***** Records for processing *****

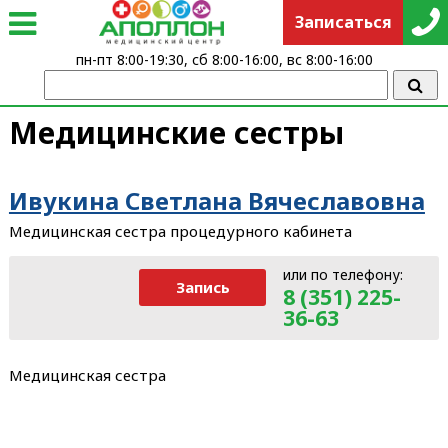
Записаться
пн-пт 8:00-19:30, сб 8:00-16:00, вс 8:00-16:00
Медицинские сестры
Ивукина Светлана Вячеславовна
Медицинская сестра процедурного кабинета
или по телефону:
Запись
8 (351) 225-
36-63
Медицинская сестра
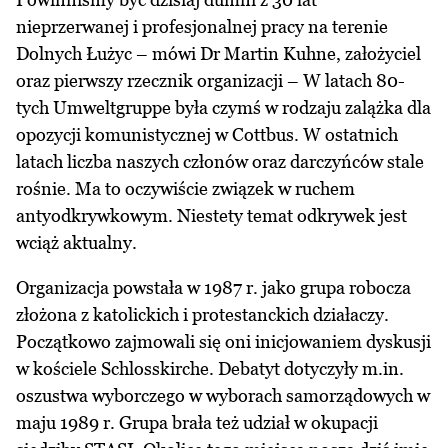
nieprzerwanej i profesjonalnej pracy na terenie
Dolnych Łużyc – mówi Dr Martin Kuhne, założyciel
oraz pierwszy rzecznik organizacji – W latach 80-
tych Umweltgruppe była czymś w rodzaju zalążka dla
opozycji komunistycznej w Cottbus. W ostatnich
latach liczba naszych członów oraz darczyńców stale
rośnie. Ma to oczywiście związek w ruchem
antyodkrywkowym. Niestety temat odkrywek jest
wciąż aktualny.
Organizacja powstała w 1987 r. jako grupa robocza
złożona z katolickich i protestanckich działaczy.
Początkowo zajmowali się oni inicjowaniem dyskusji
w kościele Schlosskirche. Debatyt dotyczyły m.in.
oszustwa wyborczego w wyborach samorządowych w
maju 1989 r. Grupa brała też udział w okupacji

*****
***** Records for processing *****

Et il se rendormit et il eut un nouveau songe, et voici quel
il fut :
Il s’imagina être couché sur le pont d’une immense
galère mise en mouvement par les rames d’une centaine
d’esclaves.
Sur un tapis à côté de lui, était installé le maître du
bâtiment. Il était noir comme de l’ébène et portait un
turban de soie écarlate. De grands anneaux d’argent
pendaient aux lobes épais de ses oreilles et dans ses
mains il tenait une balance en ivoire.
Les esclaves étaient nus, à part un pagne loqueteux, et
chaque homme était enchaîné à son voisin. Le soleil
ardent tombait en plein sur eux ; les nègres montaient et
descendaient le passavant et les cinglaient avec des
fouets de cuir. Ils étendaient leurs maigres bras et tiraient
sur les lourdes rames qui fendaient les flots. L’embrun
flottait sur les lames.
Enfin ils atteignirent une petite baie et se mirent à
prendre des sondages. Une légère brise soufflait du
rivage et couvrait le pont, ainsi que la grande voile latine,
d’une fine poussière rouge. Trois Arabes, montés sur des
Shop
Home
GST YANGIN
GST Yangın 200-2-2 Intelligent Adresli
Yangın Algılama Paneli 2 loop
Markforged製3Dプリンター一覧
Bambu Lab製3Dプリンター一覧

*****

In the data above, retype exactly and only the lines between the one holding "Organizacja powstała w" and the one holding "maju 1989 r.", inclusive.

Organizacja powstała w 1987 r. jako grupa robocza
złożona z katolickich i protestanckich działaczy.
Początkowo zajmowali się oni inicjowaniem dyskusji
w kościele Schlosskirche. Debatyt dotyczyły m.in.
oszustwa wyborczego w wyborach samorządowych w
maju 1989 r. Grupa brała też udział w okupacji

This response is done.